Copy out, exactly as written, only the line containing "Wrap output in" and the lines after it through the end of the records.

Collected data entries:
####################
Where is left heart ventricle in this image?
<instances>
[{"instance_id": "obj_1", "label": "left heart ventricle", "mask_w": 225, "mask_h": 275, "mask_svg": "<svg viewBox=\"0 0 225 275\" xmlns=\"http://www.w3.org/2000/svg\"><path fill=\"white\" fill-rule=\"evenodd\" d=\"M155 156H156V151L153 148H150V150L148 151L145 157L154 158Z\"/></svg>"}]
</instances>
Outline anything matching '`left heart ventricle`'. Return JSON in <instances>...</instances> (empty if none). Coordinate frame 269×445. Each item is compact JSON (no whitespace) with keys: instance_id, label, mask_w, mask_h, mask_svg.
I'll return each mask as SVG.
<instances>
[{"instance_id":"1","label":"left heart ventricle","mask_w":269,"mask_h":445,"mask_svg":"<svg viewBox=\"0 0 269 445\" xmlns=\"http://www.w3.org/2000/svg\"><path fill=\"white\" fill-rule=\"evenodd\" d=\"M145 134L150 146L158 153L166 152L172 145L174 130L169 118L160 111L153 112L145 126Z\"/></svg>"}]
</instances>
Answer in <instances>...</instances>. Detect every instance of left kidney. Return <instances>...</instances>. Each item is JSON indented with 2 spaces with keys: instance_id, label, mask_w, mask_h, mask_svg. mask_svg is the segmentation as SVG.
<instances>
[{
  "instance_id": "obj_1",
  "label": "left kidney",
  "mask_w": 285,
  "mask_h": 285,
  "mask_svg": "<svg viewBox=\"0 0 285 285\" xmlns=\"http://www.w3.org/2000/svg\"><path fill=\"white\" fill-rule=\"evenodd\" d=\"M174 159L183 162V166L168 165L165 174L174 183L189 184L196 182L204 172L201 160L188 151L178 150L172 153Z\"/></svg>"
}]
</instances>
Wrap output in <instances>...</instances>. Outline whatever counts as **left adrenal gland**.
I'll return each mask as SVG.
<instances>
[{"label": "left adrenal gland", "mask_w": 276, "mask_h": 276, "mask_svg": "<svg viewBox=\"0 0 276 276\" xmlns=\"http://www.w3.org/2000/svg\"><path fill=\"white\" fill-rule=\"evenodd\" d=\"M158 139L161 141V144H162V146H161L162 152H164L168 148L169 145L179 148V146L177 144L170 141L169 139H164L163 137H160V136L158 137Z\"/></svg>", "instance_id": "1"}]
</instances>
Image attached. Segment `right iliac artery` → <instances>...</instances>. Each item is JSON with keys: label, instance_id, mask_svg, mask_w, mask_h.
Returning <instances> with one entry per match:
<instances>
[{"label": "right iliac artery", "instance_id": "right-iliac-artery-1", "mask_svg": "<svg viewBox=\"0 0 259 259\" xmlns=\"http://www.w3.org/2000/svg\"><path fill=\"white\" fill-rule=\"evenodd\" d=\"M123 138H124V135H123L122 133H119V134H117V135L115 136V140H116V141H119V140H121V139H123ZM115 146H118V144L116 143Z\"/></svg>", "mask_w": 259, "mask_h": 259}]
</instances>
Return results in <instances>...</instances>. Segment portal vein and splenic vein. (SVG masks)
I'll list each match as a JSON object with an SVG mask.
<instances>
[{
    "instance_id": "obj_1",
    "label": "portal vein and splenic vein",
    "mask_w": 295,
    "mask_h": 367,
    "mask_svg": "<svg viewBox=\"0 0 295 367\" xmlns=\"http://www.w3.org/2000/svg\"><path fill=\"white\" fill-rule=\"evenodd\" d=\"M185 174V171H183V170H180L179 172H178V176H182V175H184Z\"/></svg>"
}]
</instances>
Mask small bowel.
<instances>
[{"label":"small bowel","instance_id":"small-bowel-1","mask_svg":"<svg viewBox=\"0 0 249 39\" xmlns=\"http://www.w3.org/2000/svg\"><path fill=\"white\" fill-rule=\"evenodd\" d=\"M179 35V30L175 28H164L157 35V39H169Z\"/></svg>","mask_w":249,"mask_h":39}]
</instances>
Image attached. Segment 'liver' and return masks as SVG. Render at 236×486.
####################
* [RESULT OF THIS TASK]:
Wrap output in <instances>...</instances>. Outline whatever counts as **left adrenal gland**.
I'll return each mask as SVG.
<instances>
[{"label": "left adrenal gland", "mask_w": 276, "mask_h": 276, "mask_svg": "<svg viewBox=\"0 0 276 276\" xmlns=\"http://www.w3.org/2000/svg\"><path fill=\"white\" fill-rule=\"evenodd\" d=\"M158 139L161 141V144H162V146H161L162 152H164L168 148L169 145L179 148V146L177 144L170 141L169 139H164L163 137H160V136L158 137Z\"/></svg>", "instance_id": "1"}]
</instances>
Image attached. Segment `right iliac artery` → <instances>...</instances>. Each item is JSON with keys: label, instance_id, mask_svg, mask_w, mask_h.
Returning <instances> with one entry per match:
<instances>
[{"label": "right iliac artery", "instance_id": "right-iliac-artery-1", "mask_svg": "<svg viewBox=\"0 0 259 259\" xmlns=\"http://www.w3.org/2000/svg\"><path fill=\"white\" fill-rule=\"evenodd\" d=\"M123 138H124V135H123L122 133H119V134H117V135L115 136V140H116V141H119V140H121V139H123ZM115 146H118V144L116 143Z\"/></svg>", "mask_w": 259, "mask_h": 259}]
</instances>
Return results in <instances>...</instances>. Segment portal vein and splenic vein. (SVG masks)
I'll list each match as a JSON object with an SVG mask.
<instances>
[{
    "instance_id": "obj_1",
    "label": "portal vein and splenic vein",
    "mask_w": 295,
    "mask_h": 367,
    "mask_svg": "<svg viewBox=\"0 0 295 367\" xmlns=\"http://www.w3.org/2000/svg\"><path fill=\"white\" fill-rule=\"evenodd\" d=\"M185 174V171H183V170H180L179 172H178V176H182V175H184Z\"/></svg>"
}]
</instances>
Mask small bowel.
<instances>
[{"label":"small bowel","instance_id":"small-bowel-1","mask_svg":"<svg viewBox=\"0 0 249 39\" xmlns=\"http://www.w3.org/2000/svg\"><path fill=\"white\" fill-rule=\"evenodd\" d=\"M179 35V30L175 28H164L157 35V39H169Z\"/></svg>","mask_w":249,"mask_h":39}]
</instances>
Image attached. Segment 'liver' and return masks as SVG. Render at 236×486.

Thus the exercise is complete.